> _TASK DIRECTIONS_
Gather up every line from the entries below that uses the word "Research".

> _DATA TO USE_

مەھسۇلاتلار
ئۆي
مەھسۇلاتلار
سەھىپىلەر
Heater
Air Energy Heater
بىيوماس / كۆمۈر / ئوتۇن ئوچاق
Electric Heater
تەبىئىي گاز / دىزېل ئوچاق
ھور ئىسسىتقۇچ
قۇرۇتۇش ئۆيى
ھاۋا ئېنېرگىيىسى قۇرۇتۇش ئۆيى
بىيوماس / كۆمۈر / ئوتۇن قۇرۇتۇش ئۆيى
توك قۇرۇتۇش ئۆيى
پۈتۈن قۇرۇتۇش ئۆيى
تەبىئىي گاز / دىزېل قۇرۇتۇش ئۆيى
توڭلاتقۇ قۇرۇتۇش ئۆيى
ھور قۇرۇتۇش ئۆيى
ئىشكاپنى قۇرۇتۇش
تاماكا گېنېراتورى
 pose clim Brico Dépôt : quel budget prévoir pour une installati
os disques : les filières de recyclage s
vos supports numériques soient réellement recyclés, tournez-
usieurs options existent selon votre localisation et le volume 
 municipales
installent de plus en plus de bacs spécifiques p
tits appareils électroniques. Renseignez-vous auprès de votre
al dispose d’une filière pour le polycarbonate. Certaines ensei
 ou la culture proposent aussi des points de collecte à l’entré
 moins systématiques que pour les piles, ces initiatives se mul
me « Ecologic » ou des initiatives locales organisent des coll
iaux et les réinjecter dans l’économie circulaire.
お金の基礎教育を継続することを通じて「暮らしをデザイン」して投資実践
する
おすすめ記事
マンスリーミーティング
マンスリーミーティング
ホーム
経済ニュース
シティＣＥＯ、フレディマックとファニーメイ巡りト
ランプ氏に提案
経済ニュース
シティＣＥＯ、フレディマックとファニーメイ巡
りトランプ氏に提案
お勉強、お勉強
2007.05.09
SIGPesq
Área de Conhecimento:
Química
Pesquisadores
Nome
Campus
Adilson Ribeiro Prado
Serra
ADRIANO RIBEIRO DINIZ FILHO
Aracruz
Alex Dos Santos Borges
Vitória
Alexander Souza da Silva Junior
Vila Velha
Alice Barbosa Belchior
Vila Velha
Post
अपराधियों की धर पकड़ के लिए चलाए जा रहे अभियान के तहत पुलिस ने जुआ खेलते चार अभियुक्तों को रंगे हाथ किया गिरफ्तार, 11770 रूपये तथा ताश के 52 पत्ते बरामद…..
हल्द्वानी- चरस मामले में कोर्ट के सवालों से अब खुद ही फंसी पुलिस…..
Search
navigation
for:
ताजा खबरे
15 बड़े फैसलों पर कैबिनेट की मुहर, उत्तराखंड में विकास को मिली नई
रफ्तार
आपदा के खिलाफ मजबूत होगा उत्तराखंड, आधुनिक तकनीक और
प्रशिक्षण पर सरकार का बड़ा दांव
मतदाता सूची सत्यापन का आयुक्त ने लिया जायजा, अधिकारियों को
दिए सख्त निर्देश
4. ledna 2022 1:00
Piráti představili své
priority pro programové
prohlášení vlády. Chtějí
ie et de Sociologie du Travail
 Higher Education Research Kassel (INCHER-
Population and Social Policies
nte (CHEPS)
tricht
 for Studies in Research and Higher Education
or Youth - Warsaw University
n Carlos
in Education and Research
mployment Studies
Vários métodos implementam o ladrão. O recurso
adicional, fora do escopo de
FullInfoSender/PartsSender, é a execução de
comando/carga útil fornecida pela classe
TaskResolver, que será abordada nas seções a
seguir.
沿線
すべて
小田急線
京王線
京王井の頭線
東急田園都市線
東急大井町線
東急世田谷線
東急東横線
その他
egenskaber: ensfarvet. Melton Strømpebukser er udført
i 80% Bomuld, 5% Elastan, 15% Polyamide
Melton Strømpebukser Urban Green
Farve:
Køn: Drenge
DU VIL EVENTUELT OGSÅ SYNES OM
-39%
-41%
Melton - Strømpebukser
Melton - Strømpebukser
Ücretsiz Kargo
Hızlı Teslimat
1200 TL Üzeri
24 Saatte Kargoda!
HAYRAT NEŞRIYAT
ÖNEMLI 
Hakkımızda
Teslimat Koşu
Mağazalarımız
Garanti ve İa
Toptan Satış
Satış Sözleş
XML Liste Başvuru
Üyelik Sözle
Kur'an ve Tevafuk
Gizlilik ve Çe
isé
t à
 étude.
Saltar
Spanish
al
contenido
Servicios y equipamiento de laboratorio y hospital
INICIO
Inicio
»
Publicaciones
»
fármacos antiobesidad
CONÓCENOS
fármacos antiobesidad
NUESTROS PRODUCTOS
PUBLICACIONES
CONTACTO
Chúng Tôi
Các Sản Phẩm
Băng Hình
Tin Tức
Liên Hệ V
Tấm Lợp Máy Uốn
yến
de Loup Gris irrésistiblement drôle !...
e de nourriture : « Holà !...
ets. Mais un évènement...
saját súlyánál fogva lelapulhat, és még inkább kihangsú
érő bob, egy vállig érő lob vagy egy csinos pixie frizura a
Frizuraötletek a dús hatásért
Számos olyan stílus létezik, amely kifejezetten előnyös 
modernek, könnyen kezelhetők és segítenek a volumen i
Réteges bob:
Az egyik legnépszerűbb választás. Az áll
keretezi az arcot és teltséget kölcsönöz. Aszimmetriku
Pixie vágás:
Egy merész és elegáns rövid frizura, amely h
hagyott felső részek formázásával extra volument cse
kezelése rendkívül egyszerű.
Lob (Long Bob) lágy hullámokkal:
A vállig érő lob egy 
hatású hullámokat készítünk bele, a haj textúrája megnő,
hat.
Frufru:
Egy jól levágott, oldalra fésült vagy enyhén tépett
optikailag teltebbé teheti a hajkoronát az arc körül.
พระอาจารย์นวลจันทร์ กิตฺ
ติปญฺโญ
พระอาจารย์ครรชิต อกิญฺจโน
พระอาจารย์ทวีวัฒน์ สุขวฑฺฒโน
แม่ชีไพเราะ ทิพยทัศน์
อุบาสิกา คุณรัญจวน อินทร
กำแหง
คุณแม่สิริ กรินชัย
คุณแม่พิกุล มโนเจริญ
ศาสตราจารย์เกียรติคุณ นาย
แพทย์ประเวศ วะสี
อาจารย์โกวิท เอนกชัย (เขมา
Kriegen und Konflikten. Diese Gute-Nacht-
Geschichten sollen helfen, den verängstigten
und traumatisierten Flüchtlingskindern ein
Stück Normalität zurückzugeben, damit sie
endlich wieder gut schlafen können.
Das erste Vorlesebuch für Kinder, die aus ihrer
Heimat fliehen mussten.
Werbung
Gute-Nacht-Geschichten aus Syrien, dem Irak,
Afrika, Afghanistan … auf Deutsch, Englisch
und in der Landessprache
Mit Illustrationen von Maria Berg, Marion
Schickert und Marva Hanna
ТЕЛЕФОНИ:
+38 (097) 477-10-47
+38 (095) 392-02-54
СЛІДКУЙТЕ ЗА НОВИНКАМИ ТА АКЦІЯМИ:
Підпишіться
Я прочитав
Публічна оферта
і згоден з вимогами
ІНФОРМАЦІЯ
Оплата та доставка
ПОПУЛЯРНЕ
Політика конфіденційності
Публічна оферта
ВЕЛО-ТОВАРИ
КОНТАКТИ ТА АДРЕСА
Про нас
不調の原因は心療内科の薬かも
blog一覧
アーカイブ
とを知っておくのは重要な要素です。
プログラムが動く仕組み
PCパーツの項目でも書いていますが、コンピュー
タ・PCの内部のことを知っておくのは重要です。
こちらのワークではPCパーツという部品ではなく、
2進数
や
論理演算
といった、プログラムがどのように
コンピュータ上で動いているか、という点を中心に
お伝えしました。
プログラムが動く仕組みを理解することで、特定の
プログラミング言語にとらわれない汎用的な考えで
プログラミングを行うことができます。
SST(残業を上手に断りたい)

> _FINISHED EXERCISE_
 Higher Education Research Kassel (INCHER-
 for Studies in Research and Higher Education
in Education and Research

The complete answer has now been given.